Bettis feared he might have fumbled away last chance to win a Super Bowl
With the Steelers looking to close out their 21-18 playoff upset of Indianapolis on Sunday, they put the ball in Bettis' hands at the Colts 2 with 1:20 remaining. There may be no safer hands in football than The Bus' -- he once went 220 consecutive carries without a fumble.
But Gary Brackett's hit loosened the ball and Nick Harper scooped it up and took off in a zigzag pattern toward the Steelers' goal line. Only quarterback Ben Roethlisberger's ankle tackle at the Colts 42 saved a game-winning score.
Think that Bettis didn't see his career flash before his eyes right then?
"Of course it crosses your mind," said Bettis, the fifth-leading rusher in NFL history. "I was on the ground and I just saw people running. I fumbled the football, and that's a no-no, something I can't do. I was mad."
Wide receiver Hines Ward was sick. The Steelers know Bettis is ready to retire after this season, and Ward could not believe such a great career might end on the blunder of a lifetime.

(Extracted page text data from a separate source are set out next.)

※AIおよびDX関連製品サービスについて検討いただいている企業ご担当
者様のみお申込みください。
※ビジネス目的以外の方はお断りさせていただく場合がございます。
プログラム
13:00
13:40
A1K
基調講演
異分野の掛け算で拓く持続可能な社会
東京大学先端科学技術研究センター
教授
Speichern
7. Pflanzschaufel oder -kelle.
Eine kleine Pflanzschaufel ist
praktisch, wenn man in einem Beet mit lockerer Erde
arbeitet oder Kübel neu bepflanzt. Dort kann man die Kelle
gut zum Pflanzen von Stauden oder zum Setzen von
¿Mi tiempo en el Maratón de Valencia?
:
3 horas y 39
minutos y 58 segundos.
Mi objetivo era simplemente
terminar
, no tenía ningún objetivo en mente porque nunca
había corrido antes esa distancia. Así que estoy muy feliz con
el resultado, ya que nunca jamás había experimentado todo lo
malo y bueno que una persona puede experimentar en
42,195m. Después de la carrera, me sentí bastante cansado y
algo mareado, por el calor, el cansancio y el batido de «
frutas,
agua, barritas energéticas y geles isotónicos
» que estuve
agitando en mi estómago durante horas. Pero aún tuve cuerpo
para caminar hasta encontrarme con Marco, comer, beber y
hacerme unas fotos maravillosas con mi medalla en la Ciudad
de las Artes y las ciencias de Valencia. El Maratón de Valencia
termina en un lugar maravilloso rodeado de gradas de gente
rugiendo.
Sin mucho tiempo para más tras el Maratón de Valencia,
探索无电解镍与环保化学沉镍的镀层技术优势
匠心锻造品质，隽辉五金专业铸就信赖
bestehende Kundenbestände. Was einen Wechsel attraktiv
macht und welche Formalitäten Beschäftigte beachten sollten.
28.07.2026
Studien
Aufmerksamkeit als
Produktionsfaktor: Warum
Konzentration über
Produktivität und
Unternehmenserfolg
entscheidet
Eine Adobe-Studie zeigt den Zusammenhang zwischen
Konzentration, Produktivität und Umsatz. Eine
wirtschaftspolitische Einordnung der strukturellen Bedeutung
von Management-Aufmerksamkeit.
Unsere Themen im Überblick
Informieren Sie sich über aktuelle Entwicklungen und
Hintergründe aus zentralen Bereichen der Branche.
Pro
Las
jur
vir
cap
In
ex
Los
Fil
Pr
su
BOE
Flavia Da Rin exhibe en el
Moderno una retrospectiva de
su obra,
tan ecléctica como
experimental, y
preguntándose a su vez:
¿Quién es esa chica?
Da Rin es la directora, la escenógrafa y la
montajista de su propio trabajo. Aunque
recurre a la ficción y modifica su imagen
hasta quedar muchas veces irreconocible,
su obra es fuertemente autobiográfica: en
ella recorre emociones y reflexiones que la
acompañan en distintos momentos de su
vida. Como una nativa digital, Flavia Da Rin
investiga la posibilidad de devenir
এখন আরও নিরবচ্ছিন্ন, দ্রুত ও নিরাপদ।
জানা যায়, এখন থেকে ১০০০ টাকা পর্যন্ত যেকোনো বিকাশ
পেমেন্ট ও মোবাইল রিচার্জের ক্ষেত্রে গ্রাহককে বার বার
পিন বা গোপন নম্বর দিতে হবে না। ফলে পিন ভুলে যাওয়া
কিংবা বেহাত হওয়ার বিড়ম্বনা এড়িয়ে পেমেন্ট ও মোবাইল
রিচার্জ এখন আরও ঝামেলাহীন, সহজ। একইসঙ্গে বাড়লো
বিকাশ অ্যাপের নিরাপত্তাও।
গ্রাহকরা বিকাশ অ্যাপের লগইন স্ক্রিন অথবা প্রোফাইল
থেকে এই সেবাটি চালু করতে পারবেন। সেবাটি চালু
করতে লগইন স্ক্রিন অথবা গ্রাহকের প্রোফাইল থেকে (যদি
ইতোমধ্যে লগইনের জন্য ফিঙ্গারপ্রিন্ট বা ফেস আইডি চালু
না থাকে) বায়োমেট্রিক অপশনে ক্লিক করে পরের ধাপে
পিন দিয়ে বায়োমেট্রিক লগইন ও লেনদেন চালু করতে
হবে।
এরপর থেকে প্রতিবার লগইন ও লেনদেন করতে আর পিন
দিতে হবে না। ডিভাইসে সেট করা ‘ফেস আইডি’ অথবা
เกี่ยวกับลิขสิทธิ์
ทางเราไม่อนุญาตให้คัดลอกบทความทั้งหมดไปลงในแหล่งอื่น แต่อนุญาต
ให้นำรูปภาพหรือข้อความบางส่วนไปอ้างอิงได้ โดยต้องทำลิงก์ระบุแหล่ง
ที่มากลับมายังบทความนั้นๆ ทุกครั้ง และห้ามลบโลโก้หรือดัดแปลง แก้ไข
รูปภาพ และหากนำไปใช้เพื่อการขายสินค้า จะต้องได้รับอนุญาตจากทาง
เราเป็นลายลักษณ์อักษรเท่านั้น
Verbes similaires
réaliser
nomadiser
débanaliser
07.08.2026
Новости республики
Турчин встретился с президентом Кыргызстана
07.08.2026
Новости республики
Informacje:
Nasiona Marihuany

"We score there and the game's over," Steelers coach Bill Cowher said. "And you certainly don't question that."
Luckily for the Steelers, Mike Vanderjagt missed a potential tying 46-yard field goal and the Steelers held on for their biggest playoff upset since a 1984 second-round win at Denver.

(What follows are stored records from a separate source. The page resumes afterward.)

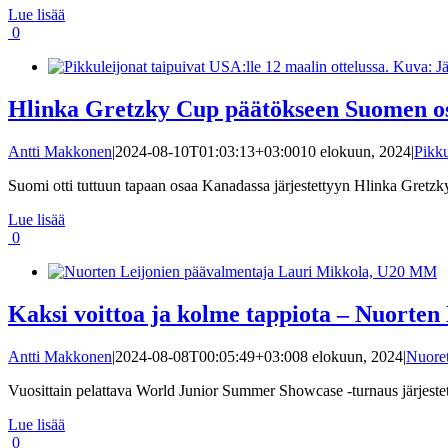
Lue lisää
0
Hlinka Gretzky Cup päätökseen Suomen osa
Antti Makkonen
|
2024-08-10T01:03:13+03:00
10 elokuun, 2024
|
Pikku
Suomi otti tuttuun tapaan osaa Kanadassa järjestettyyn Hlinka Gretzky 
Lue lisää
0
Kaksi voittoa ja kolme tappiota – Nuorte
Antti Makkonen
|
2024-08-08T00:05:49+03:00
8 elokuun, 2024
|
Nuoret
Vuosittain pelattava World Junior Summer Showcase -turnaus järjestettii
Lue lisää
0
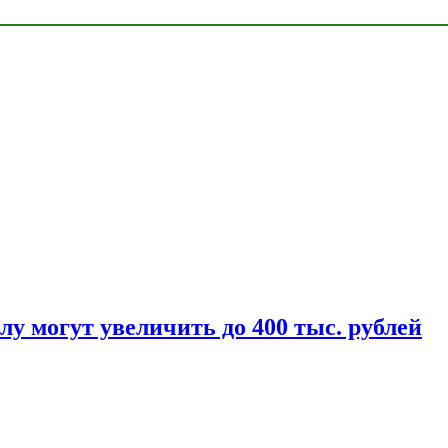
у могут увеличить до 400 тыс. рублей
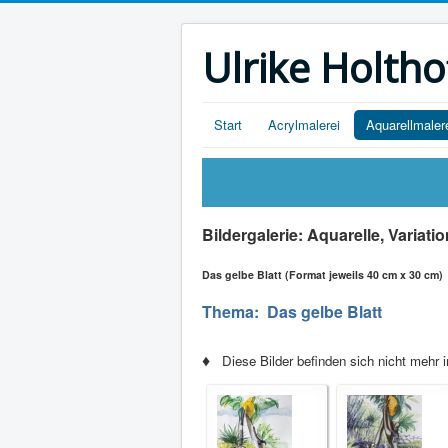
Ulrike Holtho
Start
Acrylmalerei
Aquarellmaler
Bildergalerie: Aquarelle, Variati
Das gelbe Blatt
(Format jeweils 40 cm x 30 cm)
Thema: Das gelbe Blatt
♦
Diese Bilder befinden sich nicht mehr 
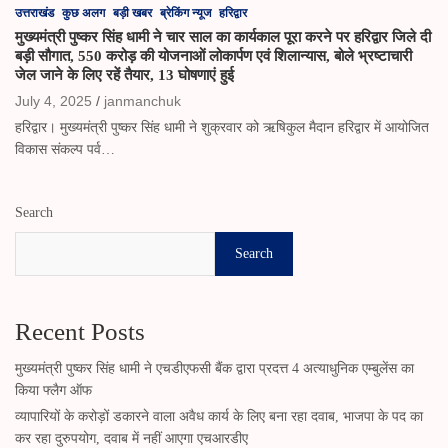
उत्तराखंड
कुछ अलग
बड़ी खबर
ब्रेकिंग न्यूज
हरिद्वार
मुख्यमंत्री पुष्कर सिंह धामी ने चार साल का कार्यकाल पूरा करने पर हरिद्वार जिले दी
बड़ी सौगात, 550 करोड़ की योजनाओं लोकार्पण एवं शिलान्यास, बोले भ्रष्टाचारी
जेल जाने के लिए रहें तैयार, 13 घोषणाएं हुई
July 4, 2025
janmanchuk
हरिद्वार। मुख्यमंत्री पुष्कर सिंह धामी ने शुक्रवार को ऋषिकुल मैदान हरिद्वार में आयोजित
विकास संकल्प पर्व…
Search
Search
Recent Posts
मुख्यमंत्री पुष्कर सिंह धामी ने एचडीएफसी बैंक द्वारा प्रदत्त 4 अत्याधुनिक एम्बुलेंस का
किया फ्लैग ऑफ
व्यापारियों के करोड़ों डकारने वाला अवैध कार्य के लिए बना रहा दवाब, भाजपा के पद का
कर रहा दुरुपयोग, दवाब में नहीं आएगा एचआरडीए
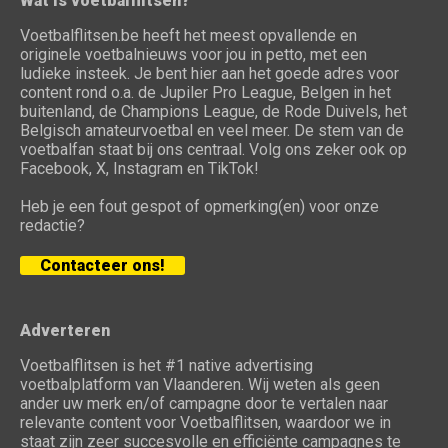
Wat is voetbalflitsen?
Voetbalflitsen.be heeft het meest opvallende en
originele voetbalnieuws voor jou in petto, met een
ludieke insteek. Je bent hier aan het goede adres voor
content rond o.a. de Jupiler Pro League, Belgen in het
buitenland, de Champions League, de Rode Duivels, het
Belgisch amateurvoetbal en veel meer. De stem van de
voetbalfan staat bij ons centraal. Volg ons zeker ook op
Facebook, X, Instagram en TikTok!
Heb je een fout gespot of opmerking(en) voor onze
redactie?
Contacteer ons!
Adverteren
Voetbalflitsen is het #1 native advertising
voetbalplatform van Vlaanderen. Wij weten als geen
ander uw merk en/of campagne door te vertalen naar
relevante content voor Voetbalflitsen, waardoor we in
staat zijn zeer succesvolle en efficiënte campagnes te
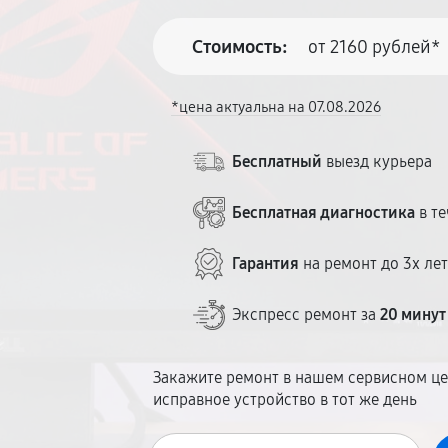
Стоимость:
от 2160 рублей*
*цена актуальна на 07.08.2026
Бесплатный
выезд курьера
Бесплатная диагностика
в те
Гарантия
на ремонт до 3х ле
Экспресс ремонт за
20 минут
Закажите ремонт в нашем сервисном це
исправное устройство в тот же день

"It was just deflating," Ward said. "He rarely fumbles the ball and if this had been his last game, you would have hated to see him go out like that. ... I truly believe the man up above had something to do with that."
Or kind of like the Immaculate Reception, right?
If the Colts had won, the Steelers' blunder would have eclipsed that famed 1978 game-winning return TD by the Eagles' Herman Edwards of Giants quarterback Joe Pisarcik's fumble in 1978.
But the Eagles-Giants game was in the regular season. This would have been an out-of-nowhere loss to match Pittsburgh's out-of-nowhere playoff win against the Raiders in 1972 on Franco Harris' miracle catch of a wildly ricocheting Terry Bradshaw pass on what looked to be the Steelers' last play of the season.
Afterward, Bettis was thankful for Roethlisberger's tackle -- and so was Ward, who said, "Ben saved the year for us with the tackle."
He wasn't being glib, either. The Steelers had their tight end-filled offense on the field, and Roethlisberger was the only player with appreciable speed in their lineup. If he misses Harper ...
"I turned to watch him get in the end zone," Roethlisberger said. "All of a sudden I see the ball just go flying. My first reaction is just to go get it, but I knew I wasn't going to get there in time, so then it's let's try and slow him down. I think I turned him enough times that he got close to me and he couldn't decide which way to go, so now I just saw his leg and grabbed it, and luckily he went down."
Asked if he considered taking a knee, Roethlisberger said the Colts had three timeouts remaining.
"I think the smart play was to give Jerome the ball. I guarantee to you if we got that chance 100 times, we'd do it every time," he said.
Roethlisberger laughed when it was suggested the tackle might be remembered more than his excellent game: 14-of-24 for 197 yards, two touchdowns and one interception.
"That's sad when a quarterback is remembered for a tackle," he said. "It's one of those things where once in a blue moon Jerome fumbles and once in a blue moon I'm going to make that tackle."
And the Steelers, for the first time in 21 years, will play an AFC championship game on the road Sunday in Denver. That puts Bettis one more victory away from closing out his career in the Super Bowl in his Detroit hometown, the reason he came back at age 33 to play this season.
"But it's going to be a tough game at Denver," Bettis said. "We're not looking at Detroit, we're looking at Denver."
After Vanderjagt's miss, Bettis and Cowher found themselves looking directly at each other. Not surprisingly, the coach gave Bettis a hug.
"He said, 'It's not over yet," Bettis said. "We've got another opportunity and it's up to us to make it right."